Swiggy’s current share price on the NSE (ticker: SWIGGY) hovers around ₹320, reflecting a dip from its 52-week high of ₹473 and approaching its recent low of ₹297. This modest level underscores both investor caution and the cost of rapid expansion.
Swiggy’s initial public offering (IPO) was priced at ₹390 per share in November 2024. On listing day, shares debuted at about ₹420 on the NSE, marking an approximate 7.7% premium. The buzz was real—investor interest soared, briefly catapulting Swiggy into the ₹1 lakh crore market-cap range.

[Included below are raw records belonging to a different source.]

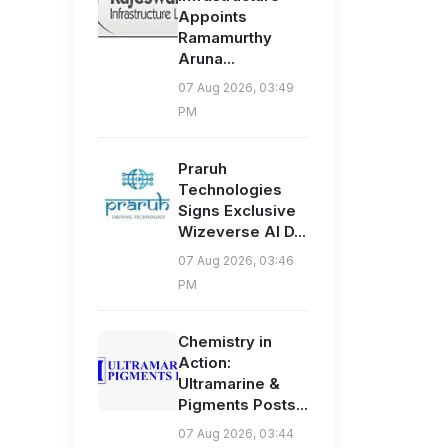
Appoints
Ramamurthy
Aruna...
07 Aug 2026, 03:49
PM
Praruh
Technologies
Signs Exclusive
Wizeverse AI D...
07 Aug 2026, 03:46
PM
Chemistry in
Action:
Ultramarine &
Pigments Posts...
07 Aug 2026, 03:44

Yet the honeymoon didn’t last. After a 58% spike in the initial month, the stock saw a steady decline—losing roughly 37% in 2025. Factors included soaring fixed costs, mounting quick-commerce investment, and sluggish profitability.

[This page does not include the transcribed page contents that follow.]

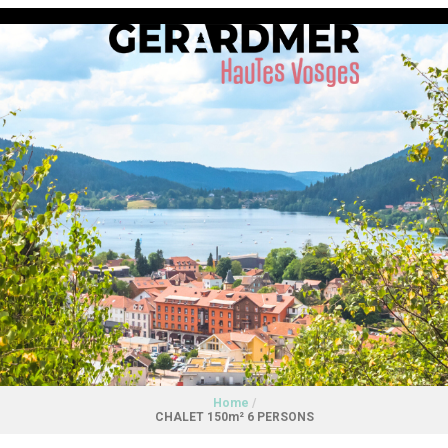
Home
/
CHALET 150m² 6 PERSONS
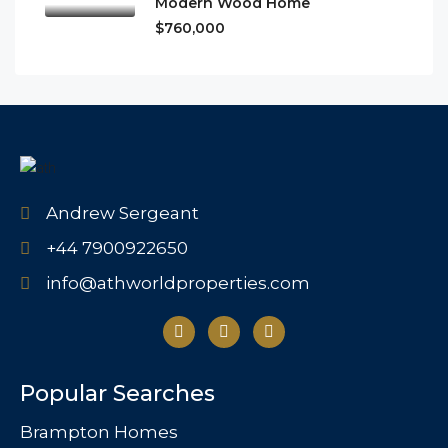
Modern Wood Home
$760,000
Andrew Sergeant
+44 7900922650
info@athworldproperties.com
Popular Searches
Brampton Homes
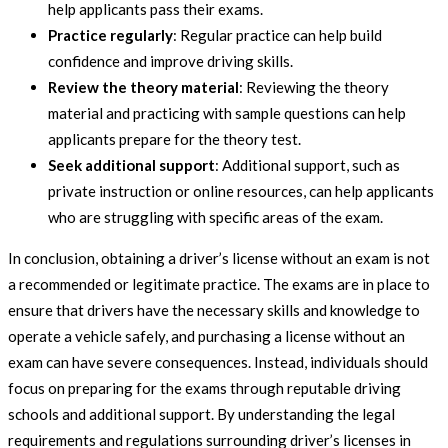
help applicants pass their exams.
Practice regularly
: Regular practice can help build
confidence and improve driving skills.
Review the theory material
: Reviewing the theory
material and practicing with sample questions can help
applicants prepare for the theory test.
Seek additional support
: Additional support, such as
private instruction or online resources, can help applicants
who are struggling with specific areas of the exam.
In conclusion, obtaining a driver’s license without an exam is not
a recommended or legitimate practice. The exams are in place to
ensure that drivers have the necessary skills and knowledge to
operate a vehicle safely, and purchasing a license without an
exam can have severe consequences. Instead, individuals should
focus on preparing for the exams through reputable driving
schools and additional support. By understanding the legal
requirements and regulations surrounding driver’s licenses in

Swiggy’s aggressive investment in Instamart and dark stores underpins its losses. In Q3 FY25, quick commerce losses deepened to ₹528 crore from ₹310 crore YoY. Overhead and contribution margin pressure followed as store count and expansion sped up.

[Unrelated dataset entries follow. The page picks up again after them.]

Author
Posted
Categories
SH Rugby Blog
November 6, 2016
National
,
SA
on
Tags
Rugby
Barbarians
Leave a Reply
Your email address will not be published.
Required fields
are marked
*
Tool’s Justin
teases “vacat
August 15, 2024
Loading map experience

Elara Securities flagged that profitability needs to be better balanced with expansion, especially as quick commerce eats into margins. The ambition is to break even with a 5% EBITDA margin by December 2025.
Amid challenges, some brokerages are optimistic. Motilal Oswal upgraded Swiggy to “Buy,” pegging a potential upside of ~32% to a target of ₹560. This forecast hinges on improving quick-commerce margins and favorable macro trends.
Swiggy’s pre-IPO revenue for FY24 was estimated at over $1.3 billion, representing a strong ~36% year-over-year jump. However, losses remained significant.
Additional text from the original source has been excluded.